Is he a zombie, or just a low-budget movie star? In his sweet and sexy Otto; or, Up With Dead People, Bruce La Bruce deliciously queers a classic horror genre: the zombie flick. Part existential coming-of-age tale, part comedic treatise on underground filmmaking, La Bruce’s film brings his signature sex-postive smarts to the story of poor lost Otto. Fourteen years ago, having just spent six years working as a foreigner in Berlin, I found myself identifying with this untethered gay boy trying to find himself in the German capital. Turns out zombies, just like the living, need heart as much as they need brains!!
—Rajendra Roy, The Celeste Bartos Chief Curator of Film

Basket Case. 1982. Directed by Frank Henenlotter

“This film is from the collections of The Museum of Modern Art” is the kind of message you expect to see before a 1929 French Surrealist short or a rediscovered epic from the Golden Era of silent cinema. It is emphatically not a phrase I would associate with a sleazoid cult film about a homicidal mutant who lives in a wicker basket. (Okay, maybe that does sound like a 1929 French Surrealist short.) Made for the princely sum of $35,000 in and around the worst parts of early-1980s Times Square, Basket Case tells the weirdly touching story of Duane Bradley, a seemingly naïve young Russel Mael lookalike who arrives at a squalid no-tell hotel with the aforementioned basket and a huge wad of cash, and his hideously deformed, formerly conjoined twin Belial, who lives in the basket when he isn’t creeping around murdering Manhattanites. Turns out the Bradley brothers are in town exact bloody vengeance on the doctors who separated them, but their plan spirals out of control when Duane finds love and a jealous Belial leans into his talent for mutilation. The resulting mayhem is excessive, disgusting, and in the poorest of taste. It is, in other words, sublime.

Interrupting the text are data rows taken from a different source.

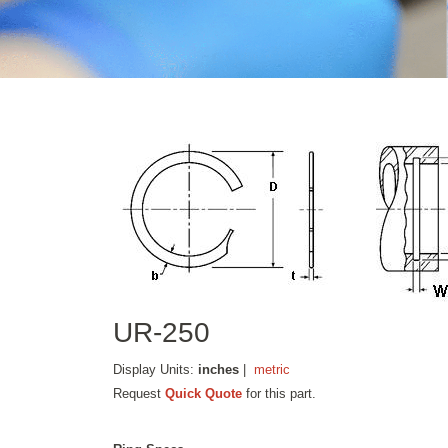
UR-250
Display Units:
inches
|
metric
Request
Quick Quote
for this part.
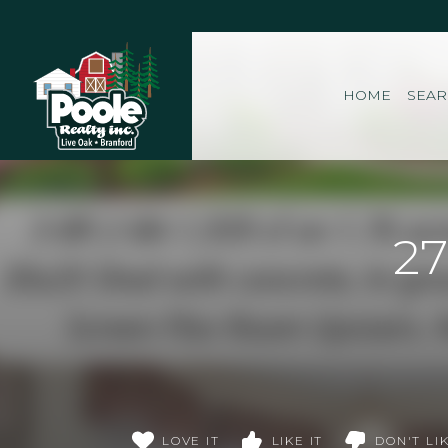
Home
HOME
SEA
27
LOVE IT
LIKE IT
DON'T LIK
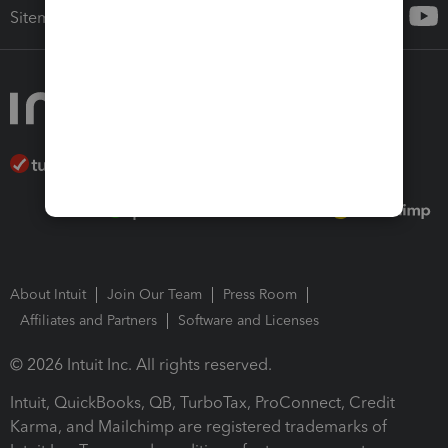
Sitemap
About Intuit
Join Our Team
Press Room
Affiliates and Partners
Software and Licenses
© 2026 Intuit Inc. All rights reserved.
Intuit, QuickBooks, QB, TurboTax, ProConnect, Credit
Karma, and Mailchimp are registered trademarks of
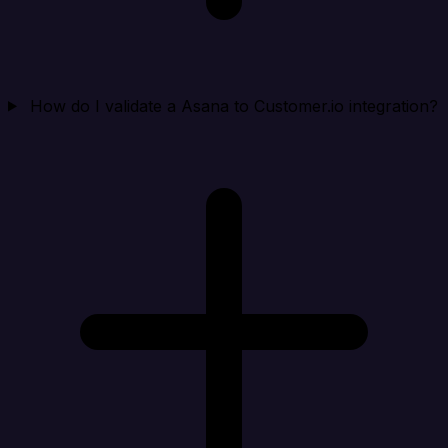
How do I validate a Asana to Customer.io integration?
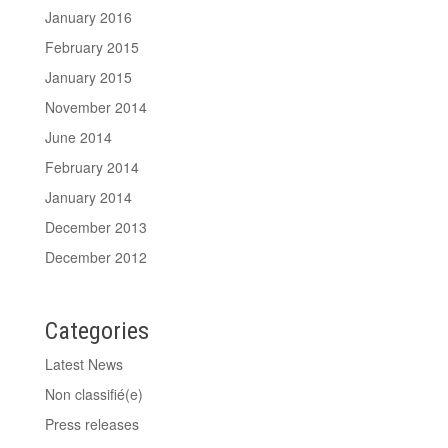
January 2016
February 2015
January 2015
November 2014
June 2014
February 2014
January 2014
December 2013
December 2012
Categories
Latest News
Non classifié(e)
Press releases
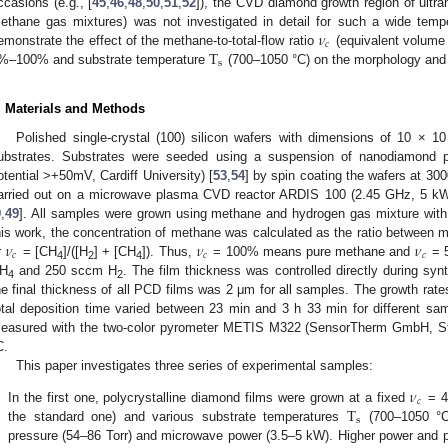
ccasions (e.g., [
45
,
46
,
48
,
50
,
51
,
52
]), the CVD diamond growth region of ultra
𝜈
ethane gas mixtures) was not investigated in detail for such a wide tempe
𝑐
T
emonstrate the effect of the methane-to-total-flow ratio
(equivalent volume 
s
%–100% and substrate temperature
(700–1050 °C) on the morphology and 
. Materials and Methods
Polished single-crystal (100) silicon wafers with dimensions of 10 × 
ubstrates. Substrates were seeded using a suspension of nanodiamond pa
otential >+50mV, Cardiff University) [
53
,
54
] by spin coating the wafers at 30
arried out on a microwave plasma CVD reactor ARDIS 100 (2.45 GHz, 5 k
9
,
49
]. All samples were grown using methane and hydrogen gas mixture with 
𝜈
𝜈
𝜈
his work, the concentration of methane was calculated as the ratio between m
𝑐
𝑐
𝑐
r
= [CH
]/([H
] + [CH
]). Thus,
= 100% means pure methane and
= 5
4
2
4
H
and 250 sccm H
. The film thickness was controlled directly during synt
4
2
he final thickness of all PCD films was 2 μm for all samples. The growth rate
otal deposition time varied between 23 min and 3 h 33 min for different s
easured with the two-color pyrometer METIS M322 (SensorTherm GmbH, St
C.
This paper investigates three series of experimental samples:
𝜈
𝑐
T
.
In the first one, polycrystalline diamond films were grown at a fixed
= 4
s
the standard one) and various substrate temperatures
(700–1050 °
pressure (54–86 Torr) and microwave power (3.5–5 kW). Higher power and p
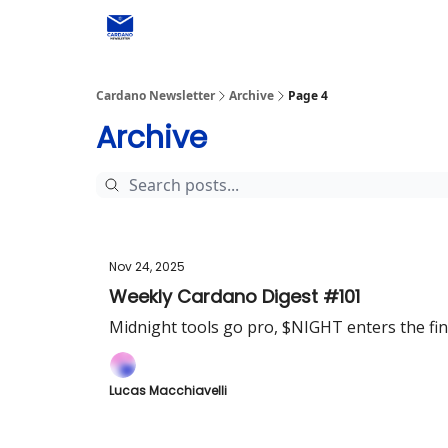
Social media
Cardano Newsletter
Archive
Page 4
Archive
Nov 24, 2025
Weekly Cardano Digest #101
Midnight tools go pro, $NIGHT enters the fi
Lucas Macchiavelli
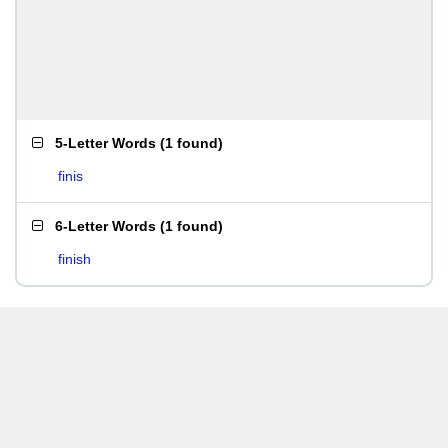
5-Letter Words
(
1 found
)
finis
6-Letter Words
(
1 found
)
finish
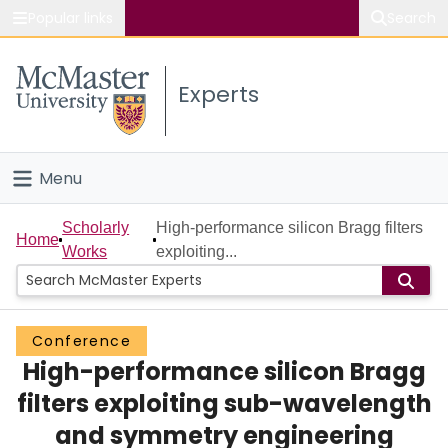
Popular links
Search
About McMaster
Experts
Study
Visit
Menu
Connect
Home
Scholarly
High-performance silicon Bragg filters
Home
Works
exploiting...
People
Groups
Conference
High-performance silicon Bragg
Scholarly Works
filters exploiting sub-wavelength
About
and symmetry engineering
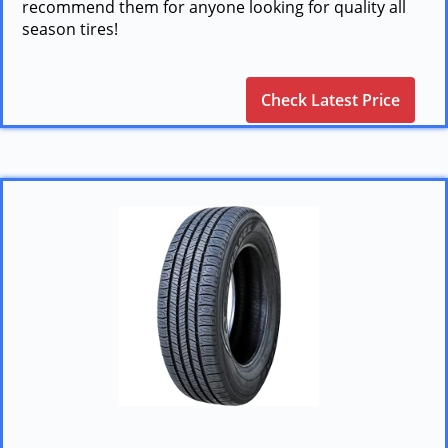
recommend them for anyone looking for quality all
season tires!
Check Latest Price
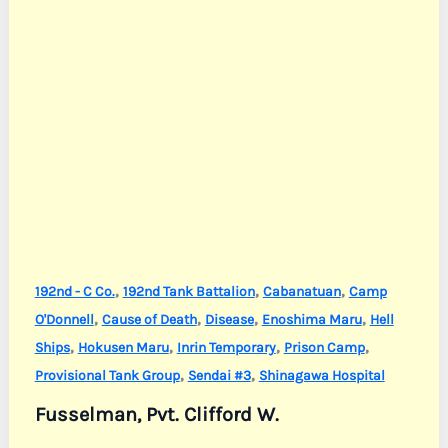
,
,
,
192nd - C Co.
192nd Tank Battalion
Cabanatuan
Camp
,
,
,
,
O'Donnell
Cause of Death
Disease
Enoshima Maru
Hell
,
,
,
,
Ships
Hokusen Maru
Inrin Temporary
Prison Camp
,
,
Provisional Tank Group
Sendai #3
Shinagawa Hospital
Fusselman, Pvt. Clifford W.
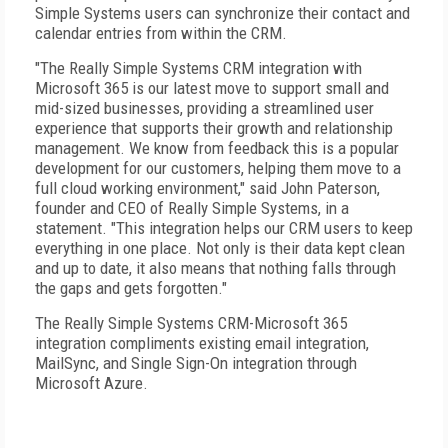
Simple Systems users can synchronize their contact and
calendar entries from within the CRM.
"The Really Simple Systems CRM integration with
Microsoft 365 is our latest move to support small and
mid-sized businesses, providing a streamlined user
experience that supports their growth and relationship
management. We know from feedback this is a popular
development for our customers, helping them move to a
full cloud working environment," said John Paterson,
founder and CEO of Really Simple Systems, in a
statement. "This integration helps our CRM users to keep
everything in one place. Not only is their data kept clean
and up to date, it also means that nothing falls through
the gaps and gets forgotten."
The Really Simple Systems CRM-Microsoft 365
integration compliments existing email integration,
MailSync, and Single Sign-On integration through
Microsoft Azure.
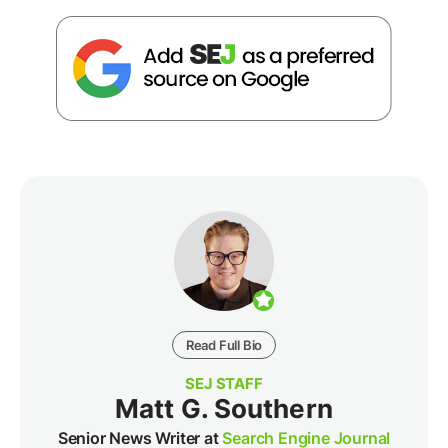
Read Full Bio
SEJ STAFF
Matt G. Southern
Senior News Writer at
Search Engine Journal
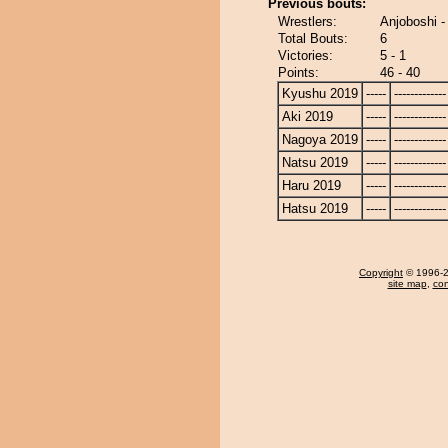
Previous bouts:
Wrestlers:
Anjoboshi -
Total Bouts:
6
Victories:
5 - 1
Points:
46 - 40
Kyushu 2019
-----
-------------
Aki 2019
-----
-------------
Nagoya 2019
-----
-------------
Natsu 2019
-----
-------------
Haru 2019
-----
-------------
Hatsu 2019
-----
-------------
Copyright
© 1996-20
site map
,
con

I know, intellectually, that I am privileged to work at MoMA. But the fact that my learned and esteemed colleagues labored to restore this depraved, utterly hilarious Downtown-NYC gem from the filmmaker’s original materials fills me with genuine admiration and pride.
—Jason Persse, Editorial Manager, Creative Team

Basket Case. 1982. Directed by Frank Henenlotter

Basket Case. 1982. Directed by Frank Henenlotter

The Changeling. 1980. Directed by Peter Medak

Looking for a film that will force you to put down your phone and grip your blanky tight this Halloween? Submit yourself to Peter Medak’s 1980 haunted house classic The Changeling. George C. Scott is brilliantly cast against type as a grieving composer, recently transplanted from New York City to Seattle, who makes the mistake of renting a long-vacant mansion from a local historical society. Watching the mighty Scott crumble as he faces an onslaught of haunted happenings is surprisingly powerful, and Medak skillfully juxtaposes his actor against the imposing Gothic home. The Changeling’s seance scene, a trope of many a horror film, is one of the scariest of its kind. You won’t want to watch this one alone!
—Sean Egan, Senior Producer, Film Exhibitions and Projects

The Black Beyond Trilogy. 1982–90. Directed by S. Torriano Berry

Maybe thanks to Bloody Disgusting’s V/H/S anthology series, or to the 15-plus years spent in the shadow of Paranormal Activity, shot-on-video (or “SOV”) horror is having a renaissance. My favorite SOV deep cut is The Black Beyond, a visionary trilogy of short films (Deathly Realities, The Coming of the Saturnites, and Money’ll Eat You Up!) by S. Torriano Berry, a now-retired professor of film at Howard University. Made between 1982 and 1990, The Black Beyond positions itself as an African American Twilight Zone, borrowing heavily (and happily) from the genres of the slasher thriller, the 1950s alien-invasion drama, and the politically charged zombie parable. The Black Beyond is unafraid of camp, the opposite of the contemporary moment’s humorless torture-thrillers; what makes it perfect for spooky season is its irrepressible DIY spirit, which sees Berry rigging up surprisingly effective jump-scares on a nonexistent budget. His follow-up feature was the bigger-budget Embalmer, a Candyman callback set in the Black suburbs of Washington, DC. Blessedly, both films are finally getting a blu-ray release in 2023 thanks to the fine folks at Bleeding Skull and the American Genre Film Archive. For now, The Black Beyond is free to watch on Berry’s YouTube channel.